Considering the recent school shooting in Florida, other similar incidents, and the moral panic they have caused, Natalia Dashan and David Gelernter ask what, exactly, has gone wrong:
No child should have to ask his mother whether he is likely to die today at school. But no mother should wonder whether her child is apt to kill someone, either. . . . And the bigger question, the elephant in the room trumpeting constantly as we ignore him: who rears our children nowadays? Where does a child get his conscience? Who supervises children day-to-day while they learn to be human beings?
Religion used to give parents a reason to discuss good and evil, right and wrong with their children. Religious schools used to help fill the gaps in a child’s moral worldview. Yes, some children figure it all out for themselves—but many don’t. This used to be a religious country, and still is. But children learn less about religion than they used to. Does religion matter, in practical terms? What made Americans such a stubbornly religious people in the past? . . .
Some children show good moral judgment, generally because of their families. Some children don’t. But if they are sent to religious school or Sunday school, they all stand a chance of learning to think things over from a moral viewpoint. Their families are the best places for such thinking. But their families might be too busy—might be exhausted getting a living; might be embarrassed and not know where to start; might feel incompetent to discuss the topic. Or they might not give a damn after all. In any case, Sunday school is better than nothing. . . .
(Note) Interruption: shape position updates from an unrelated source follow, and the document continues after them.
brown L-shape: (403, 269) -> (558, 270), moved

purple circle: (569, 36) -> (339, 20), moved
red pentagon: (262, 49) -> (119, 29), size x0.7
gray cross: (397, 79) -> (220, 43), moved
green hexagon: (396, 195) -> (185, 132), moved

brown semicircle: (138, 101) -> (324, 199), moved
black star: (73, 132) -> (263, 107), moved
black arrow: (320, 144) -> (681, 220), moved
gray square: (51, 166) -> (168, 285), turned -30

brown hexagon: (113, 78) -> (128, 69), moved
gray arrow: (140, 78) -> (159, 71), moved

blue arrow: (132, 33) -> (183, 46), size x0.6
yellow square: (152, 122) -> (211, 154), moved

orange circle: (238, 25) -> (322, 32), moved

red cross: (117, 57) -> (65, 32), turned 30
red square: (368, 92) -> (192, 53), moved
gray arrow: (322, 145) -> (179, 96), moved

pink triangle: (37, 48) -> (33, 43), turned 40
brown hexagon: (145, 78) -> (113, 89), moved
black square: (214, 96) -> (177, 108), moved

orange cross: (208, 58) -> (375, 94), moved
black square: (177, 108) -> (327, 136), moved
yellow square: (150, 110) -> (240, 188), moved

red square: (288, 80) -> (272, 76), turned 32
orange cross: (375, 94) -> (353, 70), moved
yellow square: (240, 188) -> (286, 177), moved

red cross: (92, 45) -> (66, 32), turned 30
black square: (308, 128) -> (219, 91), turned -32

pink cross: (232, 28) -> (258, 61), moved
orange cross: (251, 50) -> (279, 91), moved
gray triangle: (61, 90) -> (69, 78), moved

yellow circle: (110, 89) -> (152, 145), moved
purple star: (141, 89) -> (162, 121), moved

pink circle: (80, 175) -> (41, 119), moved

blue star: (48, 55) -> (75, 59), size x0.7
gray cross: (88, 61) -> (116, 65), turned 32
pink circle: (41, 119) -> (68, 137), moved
But nowadays we send fewer and fewer children to Sunday school. And their weekday schools treat religion and the Bible as toxic substances to be avoided at all costs. Children who used to grow up with Christianity and the Bible are not likely to read Aristotle or Kant instead. Too many grow up morally illiterate. . . .
The Bible was the most important unifying force in American history: Puritans and Catholics, evangelicals and the poshest Episcopalians, trailer-park residents and mansion-dwellers, old WASP stock and Jewish immigrants from Poland, blacks and whites read the good book. But we have shrugged off the moral education of our children. What do we think will happen now?